5. Doctrine of the Roman Catholic Church since the Reformation. — The Council of Trent, in order to make a compromise with the Pauline formula, recognized faith as the beginning and the foundation of justification, but the full sense which Protestantism found in it was rejected. This faith is the general belief in divine revelation, though in transition to a special faith, yet a mere knowledge which still gives room to mortal sins. Justification is remission of sins and sanctification, through an infusion of the divine grace, in as far as the merit of Christ is not merely imputed, but communicated. It is given through grace, but as a permanent state it grows through the merit of good works according to the commandments of God and the Church, through which works the justified, always aided by the grace of God in Christ, have to render satisfaction for the temporal punishment of their sins and to deserve salvation. Not all the works done before justification are sins, and to the justified the fulfilment of the commandments of God is quite possible, although even the saints still commit small, venial sins. A further development of this doctrine is found in the writings of Bellarmine. He admits faith only as fides generalis, as a matter of the intellect, yet as a consent, not a knowledge. Though only the first among many preparations for justification a certain merit is ascribed to faith. The Council of Trent had rejected the imputation of the merits of Christ only as the exclusive ground of justification; Bellarmine rejected it altogether. He explicitly proclaimed the necessity of good works for salvation, though only a relative salvation. “The opera supererogationis, which were not mentioned at Trent, though they remained unchanged in tradition and practice, are further developed by Bellarmine. According to him, they go beyond nature, are not destined for all, and not commanded under penalties.

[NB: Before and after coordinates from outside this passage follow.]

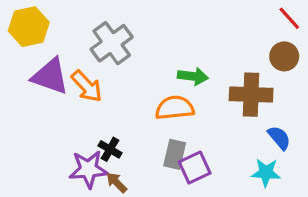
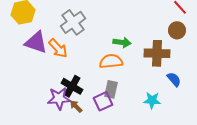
black cross: (110, 149) -> (72, 86), size x1.5
purple square: (195, 168) -> (103, 101), moved
cyan star: (266, 173) -> (152, 100), moved

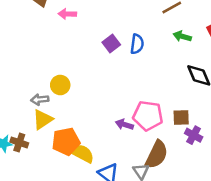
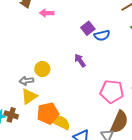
purple square: (111, 43) -> (88, 28), moved
blue semicircle: (137, 44) -> (102, 35), turned 70
purple arrow: (124, 124) -> (80, 60), moved, turned 40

6. Modern Protestantism. — Socinus denied any foreign imputation, also that of the merit of Christ. When supranaturalism in general declined, the points of difference from the Roman Catholic Church were frequently lost sight of Kant found in the doctrine of justification the relation of the always unsatisfactory reality of our moral development to the future perfection recognized in the intuition of God. De Wette declared it to be the highest moral confidence which is founded on the communion with Christ, and turns from an unhappy past to a better future. Modern mystics have often found fault with the Protestant doctrine as being too outward, and approached the doctrine of the Roman Church. The Hegelian School taught that justification is the reception of the subject into the spirit, i.e. the knowledge of the subject of his unity with the absolute spirit or, according to Strauss, with the concrete idea of mankind. According to Schleiermacher, it is the reception into the communion of life with both the archetypal and historical Christ, and the appropriation of his perfection. Justification and sanctification are to him only different sides of the carrying out of the same divine decree. Many of the recent dogmatic writers of Germany have again proclaimed this doctrine to be the essential principle of Protestantism, some taking justification in the sense of a new personality founded in Christ, others in the sense that God, surveying the whole future development of the principle which communion with Christ establishes in the believer, views him as righteous. One of the last dogmatic manuals of the Reformed Church distinguishes conversion and sanctification as the beginning and progress of a life of salvation, and assigns justification to the former.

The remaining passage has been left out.